[DATA TO EXAMINE Boundary: Start]

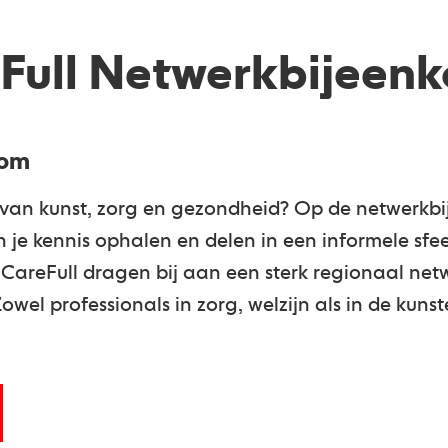
Full Netwerkbijeen
kom
k van kunst, zorg en gezondheid? Op de netwerkb
je kennis ophalen en delen in een informele sfeer
CareFull dragen bij aan een sterk regionaal net
wel professionals in zorg, welzijn als in de kunst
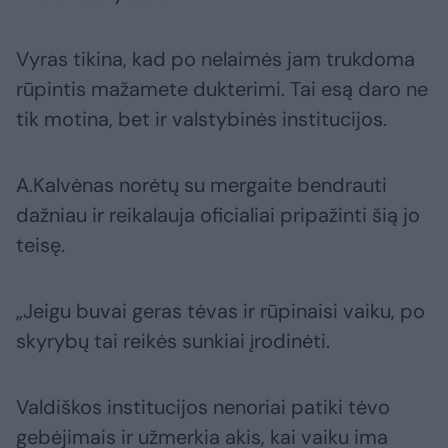
Vyras tikina, kad po nelaimės jam trukdoma
rūpintis mažamete dukterimi. Tai esą daro ne
tik motina, bet ir valstybinės institucijos.
A.Kalvėnas norėtų su mergaite bendrauti
dažniau ir reikalauja oficialiai pripažinti šią jo
teisę.
„Jeigu buvai geras tėvas ir rūpinaisi vaiku, po
skyrybų tai reikės sunkiai įrodinėti.
Valdiškos institucijos nenoriai patiki tėvo
gebėjimais ir užmerkia akis, kai vaiku ima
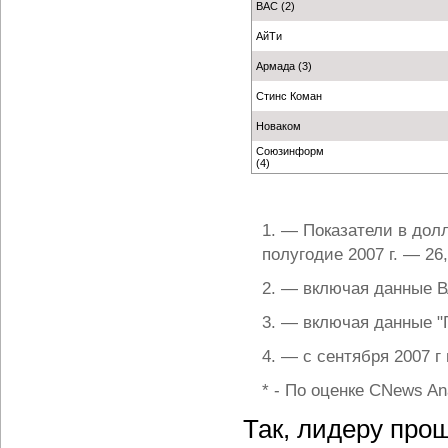
ВАС (2)
АйТи
Армада (3)
Стинс Коман
Новаком
Союзинформ
(4)
1. — Показатели в дол
полугодие 2007 г. — 26,
2. — включая данные В
3. — включая данные "
4. — с сентября 2007 г
* - По оценке CNews Ana
Так, лидеру прош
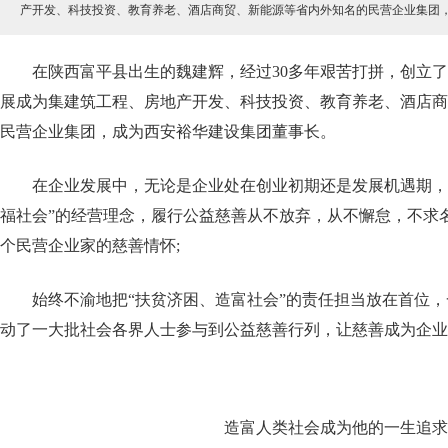
产开发、科技投资、教育养老、酒店商贸、新能源等省内外知名的民营企业集团
在陕西富平县出生的魏建辉，经过30多年艰苦打拼，创立
展成为集建筑工程、房地产开发、科技投资、教育养老、酒店商
民营企业集团，成为西安裕华建设集团董事长。
在企业发展中，无论是企业处在创业初期还是发展机遇期，
福社会”的经营理念，履行公益慈善从不放弃，从不懈怠，不求
个民营企业家的慈善情怀;
始终不渝地把“扶贫济困、造富社会”的责任担当放在首位
动了一大批社会各界人士参与到公益慈善行列，让慈善成为企业
造富人类社会成为他的一生追求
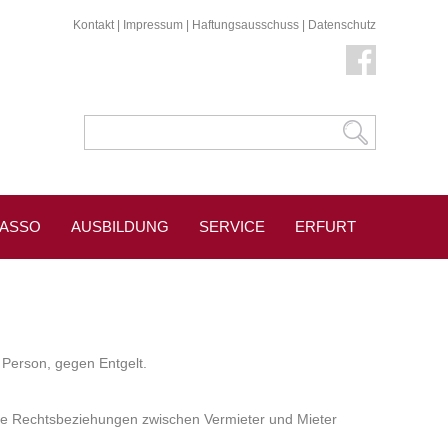
Kontakt
|
Impressum
|
Haftungsausschuss
|
Datenschutz
KASSO
AUSBILDUNG
SERVICE
ERFURT
 Person, gegen Entgelt.
ie Rechtsbeziehungen zwischen Vermieter und Mieter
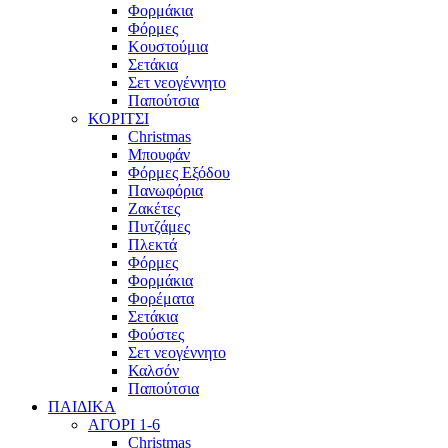
Φορμάκια
Φόρμες
Κουστούμια
Σετάκια
Σετ νεογέννητο
Παπούτσια
ΚΟΡΙΤΣΙ
Christmas
Μπουφάν
Φόρμες Εξόδου
Πανωφόρια
Ζακέτες
Πυτζάμες
Πλεκτά
Φόρμες
Φορμάκια
Φορέματα
Σετάκια
Φούστες
Σετ νεογέννητο
Καλσόν
Παπούτσια
ΠΑΙΔΙΚΑ
ΑΓΟΡΙ 1-6
Christmas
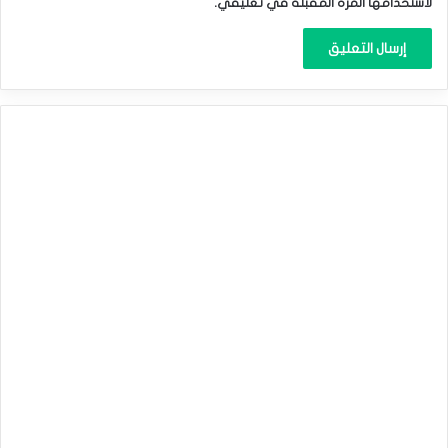
لاستخدامها المرة المقبلة في تعليقي.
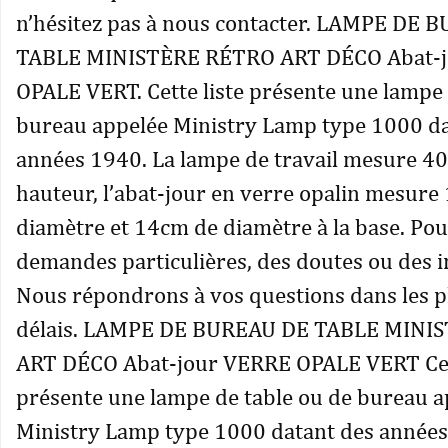
n’hésitez pas à nous contacter. LAMPE DE 
TABLE MINISTÈRE RÉTRO ART DÉCO Abat-
OPALE VERT. Cette liste présente une lampe 
bureau appelée Ministry Lamp type 1000 da
années 1940. La lampe de travail mesure 4
hauteur, l’abat-jour en verre opalin mesure
diamètre et 14cm de diamètre à la base. Pou
demandes particulières, des doutes ou des 
Nous répondrons à vos questions dans les p
délais. LAMPE DE BUREAU DE TABLE MINI
ART DÉCO Abat-jour VERRE OPALE VERT Cett
présente une lampe de table ou de bureau a
Ministry Lamp type 1000 datant des années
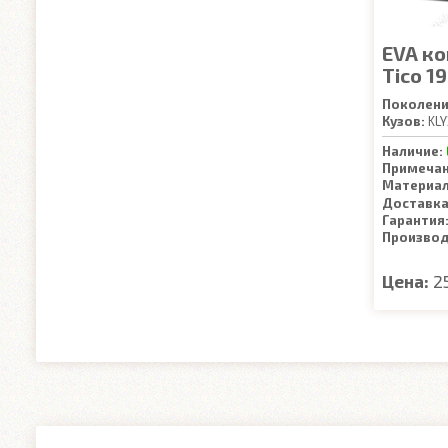
EVA к
Tico 1
Поколени
Кузов:
KLY
Наличие:
Примечан
Материал
Доставка
Гарантия
Производ
Цена:
2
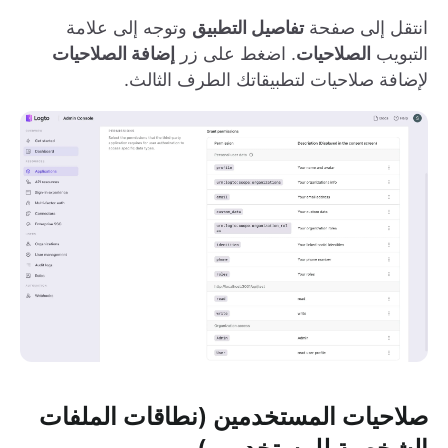
انتقل إلى صفحة
تفاصيل التطبيق
وتوجه إلى علامة
التبويب
الصلاحيات
. اضغط على زر
إضافة الصلاحيات
لإضافة صلاحيات لتطبيقاتك الطرف الثالث.
صلاحيات المستخدمين (نطاقات الملفات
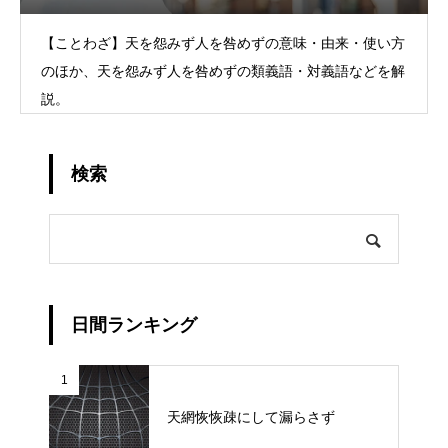
【ことわざ】天を怨みず人を咎めずの意味・由来・使い方
のほか、天を怨みず人を咎めずの類義語・対義語などを解
説。
検索
日間ランキング
1
天網恢恢疎にして漏らさず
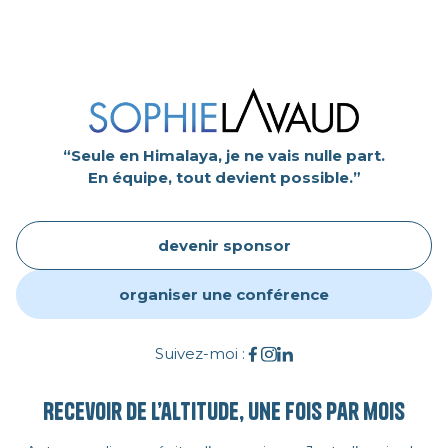
“Seule en Himalaya, je ne vais nulle part.
En équipe, tout devient possible.”
devenir sponsor
organiser une conférence
Suivez-moi :
Recevoir de l’altitude, une fois par mois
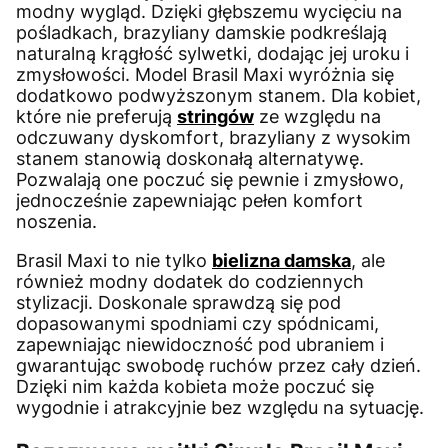
modny wygląd. Dzięki głębszemu wycięciu na
pośladkach, brazyliany damskie podkreślają
naturalną krągłość sylwetki, dodając jej uroku i
zmysłowości. Model Brasil Maxi wyróżnia się
dodatkowo podwyższonym stanem. Dla kobiet,
które nie preferują
stringów
ze względu na
odczuwany dyskomfort, brazyliany z wysokim
stanem stanowią doskonałą alternatywę.
Pozwalają one poczuć się pewnie i zmysłowo,
jednocześnie zapewniając pełen komfort
noszenia.
Brasil Maxi to nie tylko
bielizna damska
, ale
również modny dodatek do codziennych
stylizacji. Doskonale sprawdzą się pod
dopasowanymi spodniami czy spódnicami,
zapewniając niewidoczność pod ubraniem i
gwarantując swobodę ruchów przez cały dzień.
Dzięki nim każda kobieta może poczuć się
wygodnie i atrakcyjnie bez względu na sytuację.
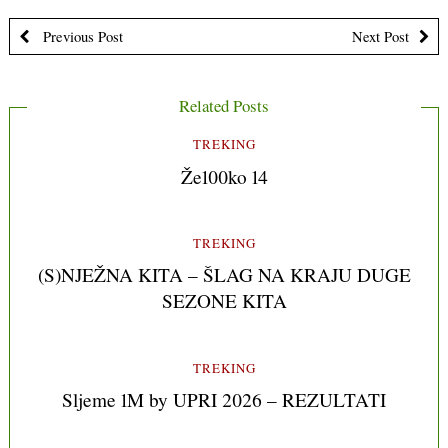
Previous Post
Next Post
Related Posts
TREKING
Že100ko 14
TREKING
(S)NJEŽNA KITA – ŠLAG NA KRAJU DUGE
SEZONE KITA
TREKING
Sljeme 1M by UPRI 2026 – REZULTATI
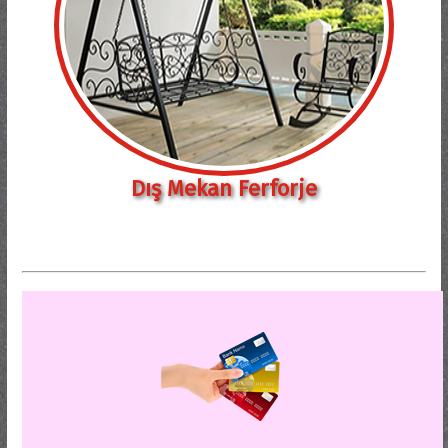
Dış Mekan Ferforje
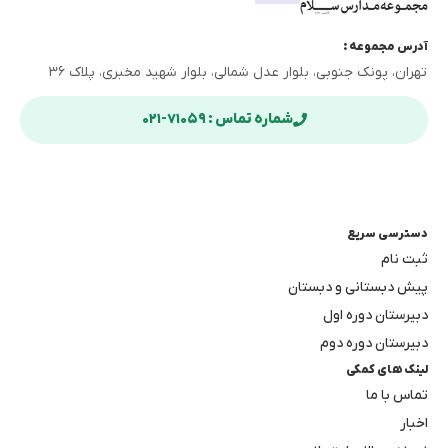
آدرس مجموعه :
تهران، پونک جنوبی، بلوار عدل شمالی، بلوار شهید مخبری، پلاک ۳۶
شماره تماس : ۷۱۰۵۹-۰۲۱
دسترسی سریع
ثبت نام
پیش دبستانی و دبستان
دبیرستان دوره اول
دبیرستان دوره دوم
لینک های کمکی
تماس با ما
اخبار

[DATA TO EXAMINE Boundary: End]

--- BRIEF ---
Write out the data once more exactly, omitting the pictures.

--- SOLVED EXERCISE ---
Full Netwerkbijeen
kom
k van kunst, zorg en gezondheid? Op de netwerkb
je kennis ophalen en delen in een informele sfeer
CareFull dragen bij aan een sterk regionaal net
wel professionals in zorg, welzijn als in de kunst
Vyras tikina, kad po nelaimės jam trukdoma
rūpintis mažamete dukterimi. Tai esą daro ne
tik motina, bet ir valstybinės institucijos.
A.Kalvėnas norėtų su mergaite bendrauti
dažniau ir reikalauja oficialiai pripažinti šią jo
teisę.
„Jeigu buvai geras tėvas ir rūpinaisi vaiku, po
skyrybų tai reikės sunkiai įrodinėti.
Valdiškos institucijos nenoriai patiki tėvo
gebėjimais ir užmerkia akis, kai vaiku ima
ВАС (2)
АйТи
Армада (3)
Стинс Коман
Новаком
Союзинформ
(4)
1. — Показатели в дол
полугодие 2007 г. — 26,
2. — включая данные В
3. — включая данные "
4. — с сентября 2007 г
* - По оценке CNews Ana
Так, лидеру прош
产开发、科技投资、教育养老、酒店商贸、新能源等省内外知名的民营企业集团
在陕西富平县出生的魏建辉，经过30多年艰苦打拼，创立
展成为集建筑工程、房地产开发、科技投资、教育养老、酒店商
民营企业集团，成为西安裕华建设集团董事长。
在企业发展中，无论是企业处在创业初期还是发展机遇期，
福社会”的经营理念，履行公益慈善从不放弃，从不懈怠，不求
个民营企业家的慈善情怀;
始终不渝地把“扶贫济困、造富社会”的责任担当放在首位
动了一大批社会各界人士参与到公益慈善行列，让慈善成为企业
造富人类社会成为他的一生追求
Kontakt
|
Impressum
|
Haftungsausschuss
|
Datenschutz
KASSO
AUSBILDUNG
SERVICE
ERFURT
 Person, gegen Entgelt.
ie Rechtsbeziehungen zwischen Vermieter und Mieter
Φορμάκια
Φόρμες
Κουστούμια
Σετάκια
Σετ νεογέννητο
Παπούτσια
ΚΟΡΙΤΣΙ
Christmas
Μπουφάν
Φόρμες Εξόδου
Πανωφόρια
Ζακέτες
Πυτζάμες
Πλεκτά
Φόρμες
Φορμάκια
Φορέματα
Σετάκια
Φούστες
Σετ νεογέννητο
Καλσόν
Παπούτσια
ΠΑΙΔΙΚΑ
ΑΓΟΡΙ 1-6
Christmas
لاستخدامها المرة المقبلة في تعليقي.
n’hésitez pas à nous contacter. LAMPE DE 
TABLE MINISTÈRE RÉTRO ART DÉCO Abat-
OPALE VERT. Cette liste présente une lampe 
bureau appelée Ministry Lamp type 1000 da
années 1940. La lampe de travail mesure 4
hauteur, l’abat-jour en verre opalin mesure
diamètre et 14cm de diamètre à la base. Pou
demandes particulières, des doutes ou des 
Nous répondrons à vos questions dans les p
délais. LAMPE DE BUREAU DE TABLE MINI
ART DÉCO Abat-jour VERRE OPALE VERT Cett
présente une lampe de table ou de bureau a
Ministry Lamp type 1000 datant des années
EVA к
Tico 1
Поколени
Кузов:
KLY
Наличие:
Примечан
Материал
Доставка
Гарантия
Производ
Цена:
2
انتقل إلى صفحة
تفاصيل التطبيق
وتوجه إلى علامة
التبويب
الصلاحيات
. اضغط على زر
إضافة الصلاحيات
لإضافة صلاحيات لتطبيقاتك الطرف الثالث.
صلاحيات المستخدمين (نطاقات الملفات
【ことわざ】天を怨みず人を咎めずの意味・由来・使い方
のほか、天を怨みず人を咎めずの類義語・対義語などを解
説。
検索
日間ランキング
1
天網恢恢疎にして漏らさず
“Seule en Himalaya, je ne vais nulle part.
En équipe, tout devient possible.”
devenir sponsor
organiser une conférence
Suivez-moi :
Recevoir de l’altitude, une fois par mois
modny wygląd. Dzięki głębszemu wycięciu na
pośladkach, brazyliany damskie podkreślają
naturalną krągłość sylwetki, dodając jej uroku i
zmysłowości. Model Brasil Maxi wyróżnia się
dodatkowo podwyższonym stanem. Dla kobiet,
które nie preferują
stringów
ze względu na
odczuwany dyskomfort, brazyliany z wysokim
stanem stanowią doskonałą alternatywę.
Pozwalają one poczuć się pewnie i zmysłowo,
jednocześnie zapewniając pełen komfort
noszenia.
Brasil Maxi to nie tylko
bielizna damska
, ale
również modny dodatek do codziennych
stylizacji. Doskonale sprawdzą się pod
dopasowanymi spodniami czy spódnicami,
zapewniając niewidoczność pod ubraniem i
gwarantując swobodę ruchów przez cały dzień.
Dzięki nim każda kobieta może poczuć się
wygodnie i atrakcyjnie bez względu na sytuację.
Previous Post
Next Post
Related Posts
TREKING
Že100ko 14
TREKING
(S)NJEŽNA KITA – ŠLAG NA KRAJU DUGE
SEZONE KITA
TREKING
Sljeme 1M by UPRI 2026 – REZULTATI
Dış Mekan Ferforje
آدرس مجموعه :
تهران، پونک جنوبی، بلوار عدل شمالی، بلوار شهید مخبری، پلاک ۳۶
شماره تماس : ۷۱۰۵۹-۰۲۱
دسترسی سریع
ثبت نام
پیش دبستانی و دبستان
دبیرستان دوره اول
دبیرستان دوره دوم
لینک های کمکی
تماس با ما
اخبار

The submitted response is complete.